As far as position specific strategies, that means lay offs, something the city has already done this year.

Matheson said that in March four positions were eliminated and one other was reduced to half time because “that’s when it became clear our permit revenue was tanking … commercial, residential, land use, business license fees (were disappearing).”

The budget proposes eliminating five more positions, including that of the economic development manager, a job that was added little more than a year and has been paid for by the utility tax that has been in place since early 2008.

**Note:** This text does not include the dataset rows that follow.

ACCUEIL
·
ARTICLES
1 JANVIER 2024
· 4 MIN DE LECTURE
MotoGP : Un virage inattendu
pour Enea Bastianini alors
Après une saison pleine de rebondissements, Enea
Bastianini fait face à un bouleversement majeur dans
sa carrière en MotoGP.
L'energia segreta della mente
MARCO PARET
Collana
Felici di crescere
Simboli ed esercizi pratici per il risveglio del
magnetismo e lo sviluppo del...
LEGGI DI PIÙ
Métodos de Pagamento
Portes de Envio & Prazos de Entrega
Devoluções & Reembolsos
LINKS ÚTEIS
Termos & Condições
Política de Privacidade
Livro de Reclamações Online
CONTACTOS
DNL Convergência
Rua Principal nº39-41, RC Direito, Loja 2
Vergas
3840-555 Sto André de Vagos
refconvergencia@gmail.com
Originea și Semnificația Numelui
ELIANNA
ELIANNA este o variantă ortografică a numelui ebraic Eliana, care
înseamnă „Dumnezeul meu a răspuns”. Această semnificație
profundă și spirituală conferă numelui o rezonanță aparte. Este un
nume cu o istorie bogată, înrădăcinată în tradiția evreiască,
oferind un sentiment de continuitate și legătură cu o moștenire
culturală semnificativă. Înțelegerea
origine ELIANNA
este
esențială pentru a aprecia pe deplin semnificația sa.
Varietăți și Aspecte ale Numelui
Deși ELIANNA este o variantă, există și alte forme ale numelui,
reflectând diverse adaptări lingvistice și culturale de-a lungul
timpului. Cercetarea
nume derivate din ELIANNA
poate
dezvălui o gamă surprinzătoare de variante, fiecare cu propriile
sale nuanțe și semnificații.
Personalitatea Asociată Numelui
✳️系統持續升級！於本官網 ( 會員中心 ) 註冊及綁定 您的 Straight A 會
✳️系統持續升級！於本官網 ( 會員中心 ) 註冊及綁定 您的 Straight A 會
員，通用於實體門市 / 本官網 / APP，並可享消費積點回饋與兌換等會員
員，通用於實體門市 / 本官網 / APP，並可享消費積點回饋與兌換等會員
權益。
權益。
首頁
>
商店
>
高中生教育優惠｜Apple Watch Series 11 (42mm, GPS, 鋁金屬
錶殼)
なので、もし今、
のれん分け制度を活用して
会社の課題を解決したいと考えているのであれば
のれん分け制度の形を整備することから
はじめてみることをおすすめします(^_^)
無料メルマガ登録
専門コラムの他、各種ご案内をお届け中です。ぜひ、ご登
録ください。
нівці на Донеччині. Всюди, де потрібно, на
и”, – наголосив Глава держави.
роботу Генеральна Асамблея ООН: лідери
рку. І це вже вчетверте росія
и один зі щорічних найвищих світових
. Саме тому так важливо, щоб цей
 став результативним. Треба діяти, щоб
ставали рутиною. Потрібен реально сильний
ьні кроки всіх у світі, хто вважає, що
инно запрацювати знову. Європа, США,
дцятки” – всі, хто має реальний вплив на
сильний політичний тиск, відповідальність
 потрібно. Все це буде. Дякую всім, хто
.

“We’ve focused the reductions in specific departments where revenue and workload is down,” Matheson said. “The proposed budget protects our core services like public safety and infrastructure maintenance.”

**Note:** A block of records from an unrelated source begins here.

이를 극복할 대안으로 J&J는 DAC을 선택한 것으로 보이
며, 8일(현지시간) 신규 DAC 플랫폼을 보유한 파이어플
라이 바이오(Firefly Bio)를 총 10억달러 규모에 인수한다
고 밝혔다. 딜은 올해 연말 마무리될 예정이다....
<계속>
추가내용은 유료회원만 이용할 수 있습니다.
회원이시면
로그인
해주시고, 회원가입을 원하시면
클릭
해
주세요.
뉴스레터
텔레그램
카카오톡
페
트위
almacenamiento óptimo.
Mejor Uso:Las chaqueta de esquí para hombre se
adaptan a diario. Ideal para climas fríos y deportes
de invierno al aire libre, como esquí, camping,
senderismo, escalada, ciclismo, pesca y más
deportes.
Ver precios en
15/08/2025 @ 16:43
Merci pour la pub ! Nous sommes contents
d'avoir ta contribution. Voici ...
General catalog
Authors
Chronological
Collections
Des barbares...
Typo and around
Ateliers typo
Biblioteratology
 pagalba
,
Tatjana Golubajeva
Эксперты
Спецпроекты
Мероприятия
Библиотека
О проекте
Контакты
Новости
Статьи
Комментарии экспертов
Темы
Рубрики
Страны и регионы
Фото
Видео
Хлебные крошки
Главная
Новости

One area that takes a significant hit in this budget proposal, Matheson explained, is the capital investment fund.

“It eliminates all transfers to the (capital improvement program) by 2011,” he said. “What that means is that if the city wants to achieve its dreams of building roads, building parks, building a town center, we’re going to have to rely more on federal and state grants and earmarks and voter approved bonds that are backed by guaranteed revenue sources.”

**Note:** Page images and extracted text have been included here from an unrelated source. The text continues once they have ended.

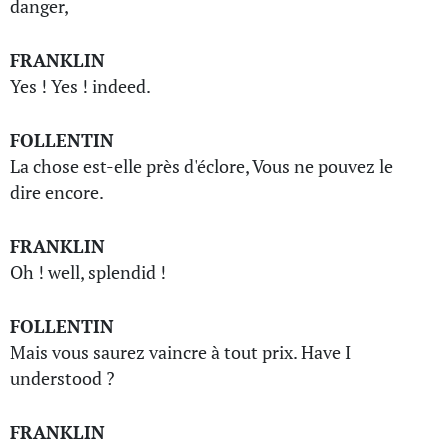
danger,
FRANKLIN
Yes ! Yes ! indeed.
FOLLENTIN
La chose est-elle près d'éclore, Vous ne pouvez le
dire encore.
FRANKLIN
Oh ! well, splendid !
FOLLENTIN
Mais vous saurez vaincre à tout prix. Have I
understood ?
FRANKLIN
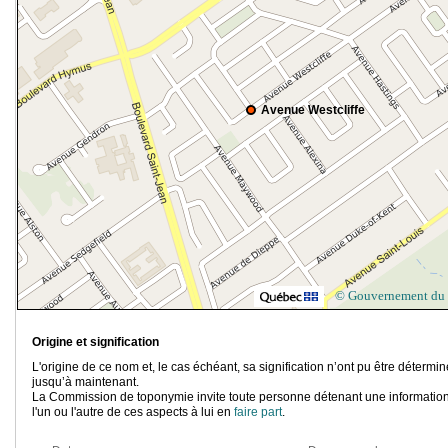
Avenue Westcliffe
© Gouvernement du
Origine et signification
L'origine de ce nom et, le cas échéant, sa signification n’ont pu être détermi
jusqu’à maintenant.
La Commission de toponymie invite toute personne détenant une information
l'un ou l'autre de ces aspects à lui en
faire part
.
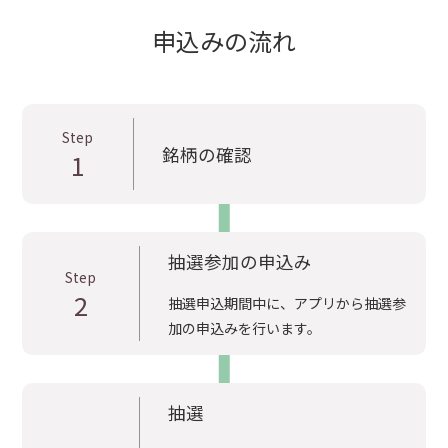
申込みの流れ
Step
銘柄の確認
1
抽選参加の申込み
Step
2
抽選申込期間中に、アプリから抽選参
加の申込みを行います。
抽選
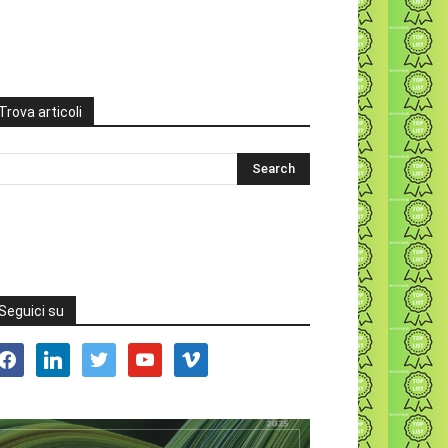
Trova articoli
Seguici su
acebook
linkedin
twitter
youtube
vimeo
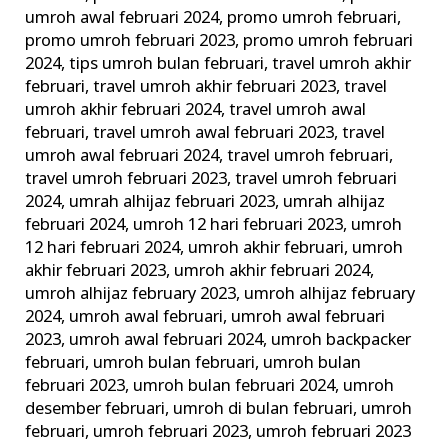
umroh awal februari 2024
,
promo umroh februari
,
promo umroh februari 2023
,
promo umroh februari
2024
,
tips umroh bulan februari
,
travel umroh akhir
februari
,
travel umroh akhir februari 2023
,
travel
umroh akhir februari 2024
,
travel umroh awal
februari
,
travel umroh awal februari 2023
,
travel
umroh awal februari 2024
,
travel umroh februari
,
travel umroh februari 2023
,
travel umroh februari
2024
,
umrah alhijaz februari 2023
,
umrah alhijaz
februari 2024
,
umroh 12 hari februari 2023
,
umroh
12 hari februari 2024
,
umroh akhir februari
,
umroh
akhir februari 2023
,
umroh akhir februari 2024
,
umroh alhijaz february 2023
,
umroh alhijaz february
2024
,
umroh awal februari
,
umroh awal februari
2023
,
umroh awal februari 2024
,
umroh backpacker
februari
,
umroh bulan februari
,
umroh bulan
februari 2023
,
umroh bulan februari 2024
,
umroh
desember februari
,
umroh di bulan februari
,
umroh
februari
,
umroh februari 2023
,
umroh februari 2023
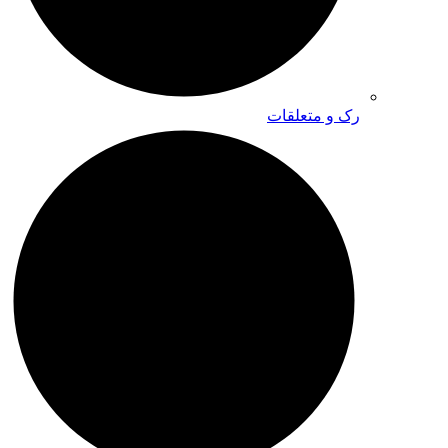
رک و متعلقات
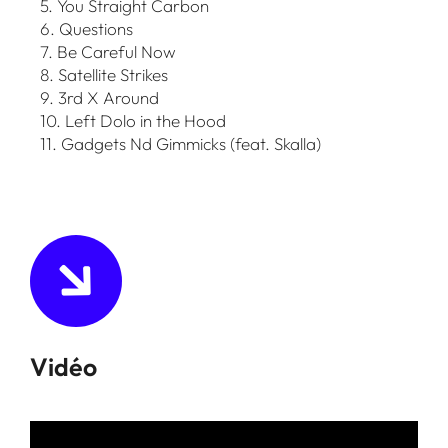
5. You Straight Carbon
6. Questions
7. Be Careful Now
8. Satellite Strikes
9. 3rd X Around
10. Left Dolo in the Hood
11. Gadgets Nd Gimmicks (feat. Skalla)
Vidéo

Matheson said the budget proposal also recommends the Council consider adopting a $20 vehicle license fee, which the city is allowed to do without a public vote through the creation of a transportation business district, which “other than recommending we look at a vehicle license fee because the 2010 budget doesn’t assume one, I just lay out to the Council what their revenue options are if they want to avoid any of the reductions.”

There are some other options for generating revenue due to banked taxing capacity in property and utility taxes but it could be difficult to ask the council to tax residents more when they, too, have been hurt by the recession.

And yet, there could be still more bad news, Matheson said.

“We can’t talk about the budget without talking about Initiative 1033,” he said. “If it passes, it won’t affect us in 2010, but it will start to affect us in 2011.”

Hendrickson described I-1033 as “the vulture that’s hovering over this whole forecast.”

“Without 1033, the general fund does OK and we’re still able to pay our debt service,” Hendrickson said. “If 1033 passes, we don’t anticipate being able to pay our debt service because we don’t anticipate REET going up for the next four or five years. It just blows up our debt service fund.”

If the Tim Eyman sponsored initiative which would limit general fund revenue, as Matheson explained it, to growth by population plus inflation for Covington “that would be about zero percent right now.”

“The positive is if 1033 does not pass, I think we’ll be OK letting the economy recover on its own,” Hendrickson said. “We’ll be able to support the core services and move forward without any drastic strategies. If 1033 passes, we’ll have to develop a whole new strategy in how to work with that. Without (the vehicle license fee) the street fund is in tough straights and that’s going to be a big hit to maintenance.”

The City Council will have time to consider the proposed budget and will pass a final budget by the end of the year.

Hendrickson said the council members are well aware of the city’s challenges, thanks to Matheson’s leadership, but it’s still not easy.

“I’ve been in this business a long time and this is about the toughest budget I’ve ever seen,” Hendrickson said.